This is the dog breed identification projecy submission by Alain Ramirez Martinez. This project is made in an ipython notebook which contains the main project codes and results.
Most of the code was implemented in Udacity workspace. The main libraries used for this project are:
- OpenCV
- Pytorch
- TQDM (Fast, Extensible Progress Meter)
- VGG16 pre-trained model
- Model from Scratch from here
- Alexnet pre-trained model (proposal)
- Resnet18 pre-trained model (report)
The following library was implementd in a personal computer (Intel Corei5 6th gen, 32GB RAM) with Anaconda distribution because it is not supported in the workspace.
- Learning rate finder (See: https://github.com/davidtvs/pytorch-lr-finder)

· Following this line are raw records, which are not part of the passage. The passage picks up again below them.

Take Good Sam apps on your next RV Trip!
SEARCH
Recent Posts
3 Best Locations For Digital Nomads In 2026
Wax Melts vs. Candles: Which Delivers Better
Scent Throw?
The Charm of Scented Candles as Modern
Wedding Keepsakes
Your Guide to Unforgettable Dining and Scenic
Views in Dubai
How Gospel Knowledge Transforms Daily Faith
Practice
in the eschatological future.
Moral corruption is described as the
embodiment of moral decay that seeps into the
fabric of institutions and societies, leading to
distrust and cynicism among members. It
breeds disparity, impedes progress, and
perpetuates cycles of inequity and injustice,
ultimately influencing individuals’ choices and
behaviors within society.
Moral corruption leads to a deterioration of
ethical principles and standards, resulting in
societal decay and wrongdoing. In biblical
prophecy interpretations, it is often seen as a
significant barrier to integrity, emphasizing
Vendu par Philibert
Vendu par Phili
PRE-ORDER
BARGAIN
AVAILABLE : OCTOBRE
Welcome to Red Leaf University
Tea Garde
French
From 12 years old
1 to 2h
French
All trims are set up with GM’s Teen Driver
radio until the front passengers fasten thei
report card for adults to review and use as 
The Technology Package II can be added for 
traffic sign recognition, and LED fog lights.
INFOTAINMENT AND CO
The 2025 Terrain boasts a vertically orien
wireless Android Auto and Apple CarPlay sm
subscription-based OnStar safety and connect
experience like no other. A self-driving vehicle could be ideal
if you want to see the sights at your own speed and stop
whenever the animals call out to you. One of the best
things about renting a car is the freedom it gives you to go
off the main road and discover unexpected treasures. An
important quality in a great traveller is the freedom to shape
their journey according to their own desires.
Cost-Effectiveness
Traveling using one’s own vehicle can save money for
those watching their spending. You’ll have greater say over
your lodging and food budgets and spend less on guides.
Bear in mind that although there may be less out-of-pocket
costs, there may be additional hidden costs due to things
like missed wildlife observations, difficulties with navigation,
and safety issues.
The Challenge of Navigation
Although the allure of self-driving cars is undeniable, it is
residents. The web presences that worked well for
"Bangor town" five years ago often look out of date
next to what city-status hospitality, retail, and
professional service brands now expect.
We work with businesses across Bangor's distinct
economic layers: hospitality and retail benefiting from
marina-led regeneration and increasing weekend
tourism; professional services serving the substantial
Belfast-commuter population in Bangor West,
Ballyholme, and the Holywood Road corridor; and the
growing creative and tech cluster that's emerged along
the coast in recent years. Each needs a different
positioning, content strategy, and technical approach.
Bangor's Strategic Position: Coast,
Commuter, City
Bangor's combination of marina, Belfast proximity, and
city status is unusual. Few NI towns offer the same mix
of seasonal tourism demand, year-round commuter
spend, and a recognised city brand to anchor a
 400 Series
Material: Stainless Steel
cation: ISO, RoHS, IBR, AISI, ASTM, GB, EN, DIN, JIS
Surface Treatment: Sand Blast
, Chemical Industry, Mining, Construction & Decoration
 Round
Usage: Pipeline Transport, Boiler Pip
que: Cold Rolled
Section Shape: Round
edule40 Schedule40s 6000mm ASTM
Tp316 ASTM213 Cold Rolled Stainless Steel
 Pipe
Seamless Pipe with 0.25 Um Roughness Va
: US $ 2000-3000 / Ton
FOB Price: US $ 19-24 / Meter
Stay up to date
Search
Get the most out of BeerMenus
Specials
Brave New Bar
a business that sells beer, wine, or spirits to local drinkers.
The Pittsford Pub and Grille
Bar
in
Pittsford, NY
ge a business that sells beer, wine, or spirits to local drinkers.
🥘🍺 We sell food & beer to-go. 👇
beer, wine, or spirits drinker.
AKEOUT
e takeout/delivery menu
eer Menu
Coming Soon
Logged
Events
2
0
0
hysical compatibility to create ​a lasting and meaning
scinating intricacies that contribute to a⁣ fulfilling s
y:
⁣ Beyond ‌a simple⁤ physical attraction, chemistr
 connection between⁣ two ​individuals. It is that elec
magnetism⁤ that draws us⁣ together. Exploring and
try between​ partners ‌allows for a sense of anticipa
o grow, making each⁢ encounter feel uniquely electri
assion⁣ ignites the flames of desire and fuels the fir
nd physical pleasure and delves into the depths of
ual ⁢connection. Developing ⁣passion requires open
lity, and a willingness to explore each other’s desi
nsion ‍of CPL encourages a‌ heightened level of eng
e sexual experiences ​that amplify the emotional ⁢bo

The following torchvision transform was implemented in the same personal computer because is not supported in the workspace:
- Transform.RandomPerspective(0.5,0.5,2,0)
The following files are included as a probe of other tests that were made for this project.
- dog para lr.ipynb
- algorithm.ppt
The original Udacity project instructions can be found here.
The Model from scratch can achieve 16% of accuracy in just 10 epochs. That was accomplished after some tests with different learning rate and data augmentation.
The Model from scratch can achieve 20% of accuracy in 20 epochs. That was accomplished after some tests with different learning rate and data augmentation. Unfortunatly there is no probe of this because it was made in a personal computer without random seed. Next tests could not replicate that result.